TASK STATEMENT:
Take the records below from their first line to the line with "let, bez čekání na výrobce.", and restate those lines word for word.

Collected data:

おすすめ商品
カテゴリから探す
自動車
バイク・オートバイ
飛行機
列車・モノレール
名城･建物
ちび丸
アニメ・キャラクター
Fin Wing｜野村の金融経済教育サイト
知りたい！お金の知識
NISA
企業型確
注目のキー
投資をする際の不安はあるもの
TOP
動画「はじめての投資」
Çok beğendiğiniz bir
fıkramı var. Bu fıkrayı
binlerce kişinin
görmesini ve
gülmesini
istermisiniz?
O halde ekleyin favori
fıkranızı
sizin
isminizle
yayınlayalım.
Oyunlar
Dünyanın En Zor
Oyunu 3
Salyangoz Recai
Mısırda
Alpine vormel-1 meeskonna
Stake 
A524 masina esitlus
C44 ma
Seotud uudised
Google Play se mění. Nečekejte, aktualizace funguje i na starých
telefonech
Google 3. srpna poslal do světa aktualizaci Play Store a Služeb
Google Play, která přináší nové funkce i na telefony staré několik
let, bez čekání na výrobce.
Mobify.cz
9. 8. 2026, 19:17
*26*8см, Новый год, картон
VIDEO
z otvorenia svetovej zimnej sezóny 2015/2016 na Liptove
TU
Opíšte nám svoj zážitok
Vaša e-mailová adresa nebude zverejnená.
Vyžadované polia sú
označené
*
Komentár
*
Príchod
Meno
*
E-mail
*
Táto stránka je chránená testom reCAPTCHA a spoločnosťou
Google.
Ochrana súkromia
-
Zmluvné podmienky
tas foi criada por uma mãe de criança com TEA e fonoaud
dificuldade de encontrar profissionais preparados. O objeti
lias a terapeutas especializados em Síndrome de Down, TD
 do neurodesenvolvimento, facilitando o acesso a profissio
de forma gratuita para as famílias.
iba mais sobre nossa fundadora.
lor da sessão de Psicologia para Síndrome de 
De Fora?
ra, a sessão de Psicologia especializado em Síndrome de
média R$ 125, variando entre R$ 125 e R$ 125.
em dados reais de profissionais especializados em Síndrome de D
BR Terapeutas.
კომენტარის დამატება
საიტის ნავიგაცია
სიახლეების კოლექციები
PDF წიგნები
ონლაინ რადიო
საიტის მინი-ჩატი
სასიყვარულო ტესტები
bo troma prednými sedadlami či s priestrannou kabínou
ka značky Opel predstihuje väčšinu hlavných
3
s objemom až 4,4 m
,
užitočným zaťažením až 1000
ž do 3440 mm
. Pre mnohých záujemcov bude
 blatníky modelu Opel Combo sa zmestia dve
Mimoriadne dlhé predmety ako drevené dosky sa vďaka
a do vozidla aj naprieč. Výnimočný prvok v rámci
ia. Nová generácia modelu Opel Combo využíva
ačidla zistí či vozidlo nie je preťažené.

TASK RESPONSE:
おすすめ商品
カテゴリから探す
自動車
バイク・オートバイ
飛行機
列車・モノレール
名城･建物
ちび丸
アニメ・キャラクター
Fin Wing｜野村の金融経済教育サイト
知りたい！お金の知識
NISA
企業型確
注目のキー
投資をする際の不安はあるもの
TOP
動画「はじめての投資」
Çok beğendiğiniz bir
fıkramı var. Bu fıkrayı
binlerce kişinin
görmesini ve
gülmesini
istermisiniz?
O halde ekleyin favori
fıkranızı
sizin
isminizle
yayınlayalım.
Oyunlar
Dünyanın En Zor
Oyunu 3
Salyangoz Recai
Mısırda
Alpine vormel-1 meeskonna
Stake 
A524 masina esitlus
C44 ma
Seotud uudised
Google Play se mění. Nečekejte, aktualizace funguje i na starých
telefonech
Google 3. srpna poslal do světa aktualizaci Play Store a Služeb
Google Play, která přináší nové funkce i na telefony staré několik
let, bez čekání na výrobce.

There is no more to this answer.